“Había una mujer que padecía flujos de sangre desde hacía muchos años. Muchos médicos la habían sometido a toda clase de tratamientos y se había gastado en eso toda su fortuna; pero, en vez de mejorar, se había puesto peor. Oyó hablar de Jesús y, acercándose por detrás, entre la gente, le tocó el manto… Inmediatamente se secó la fuente de sus hemorragias.” (Mc 5, 25-30)
Cada vez hay más personas que acuden a magos y adivinos para buscar recetas de felicidad. Cada vez hay más depresiones y suicidios, fruto en muchos casos de decepciones y de frustraciones. Cada vez hay más matrimonios rotos, más ancianos solos, más abortos.
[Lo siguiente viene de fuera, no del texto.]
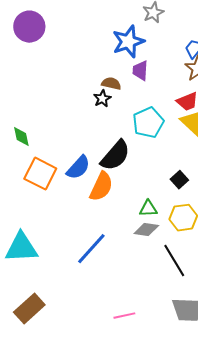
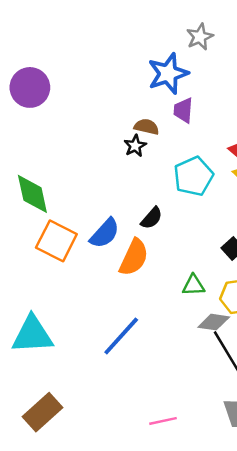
purple circle: (29, 27) -> (30, 87), moved
green diamond: (21, 137) -> (32, 194), size x1.6
black semicircle: (115, 156) -> (152, 218), size x0.6
gray diamond: (146, 230) -> (214, 322), moved

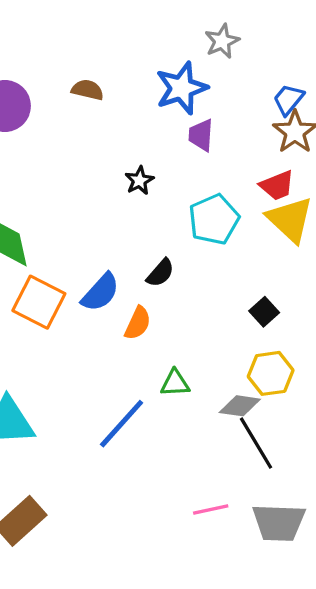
brown semicircle: (147, 127) -> (87, 90), moved
orange semicircle: (134, 257) -> (138, 323), size x0.7
green triangle: (193, 285) -> (175, 383), moved
pink line: (163, 421) -> (211, 510), moved

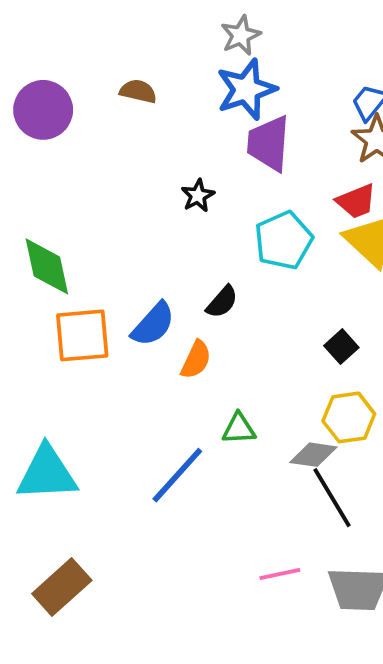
gray star: (222, 41) -> (241, 35), moved
purple trapezoid: (201, 135) -> (269, 143), size x1.5
orange square: (39, 302) -> (82, 335), turned -32

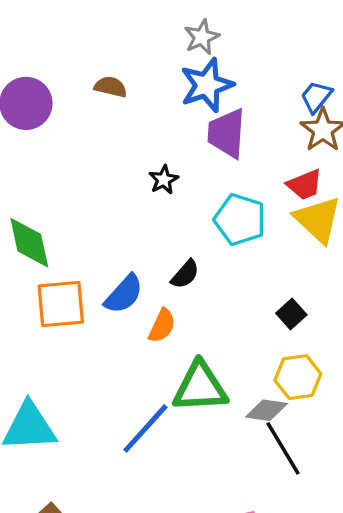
cyan pentagon: (284, 240) -> (240, 220), turned -30
green triangle: (239, 429) -> (200, 387), size x1.8

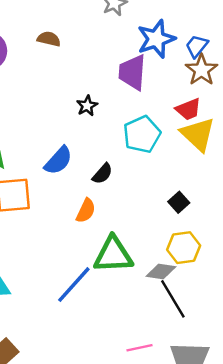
blue star: (207, 85) -> (156, 39), moved
cyan pentagon: (240, 220) -> (142, 134), turned 30
blue semicircle: (124, 294) -> (58, 161), moved

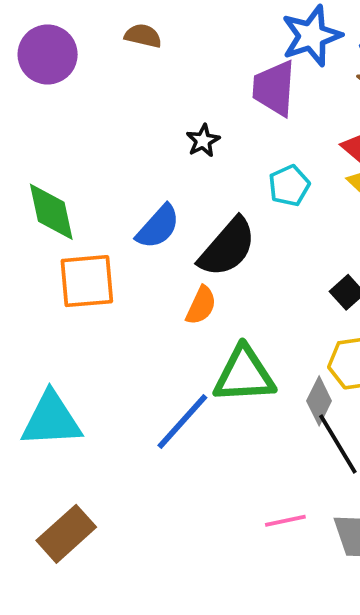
cyan pentagon: (142, 134) -> (289, 186), size x0.7
black semicircle: (102, 174) -> (227, 247), size x1.8
gray diamond: (161, 271) -> (319, 401), turned -72

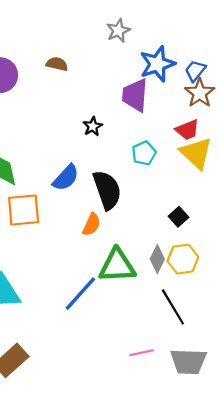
black semicircle: (227, 247) -> (107, 190), turned -60
gray diamond: (319, 401) -> (157, 259), moved

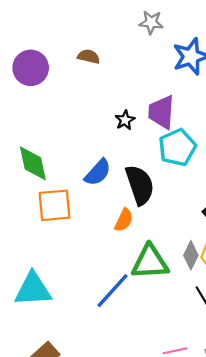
gray star: (118, 31) -> (151, 22), turned 30
purple trapezoid: (135, 95) -> (161, 112), moved
cyan pentagon: (144, 153) -> (177, 147), size x1.5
Y, sin embargo, teóricamente, cada vez tendríamos que ser más felices pues el nivel de vida mejora y la prosperidad está arraigada en muchas familias.
El problema está precisamente en que la gente busca la felicidad donde no puede encontrarla. Muchos hacen como la mujer enferma de que habla el Evangelio, que en la búsqueda de la salud, de la felicidad, ha gastado todo su dinero, toda su energía, toda su vida, y en lugar de mejorar ha empeorado. Durante un tiempo, quizá a esa mujer, lo mismo a que a tantos otros, le fue bien. Pero luego volvieron los problemas, incluso aumentados, y de nuevo se ilusionaron con otra cosa material en la que soñaron que podían encontrar la felicidad que buscaban. Y así una y otra vez, mientras va pasando la vida, que es el tesoro que se va gastando y que no tiene forma de ser renovado.
En cambio, aquellos que han apostado por Cristo y que han hecho de Él la fuente de su felicidad la han encontrado y lo han hecho al margen de las situaciones cambiantes de la vida e incluso de los sufrimientos que nunca faltan. Demos gracias a Dios por haberle encontrado y aferrémonos a su manto, sin separarnos de Él, porque sólo Él nos puede curar, consolar, fortalecer y llenar de esperanza.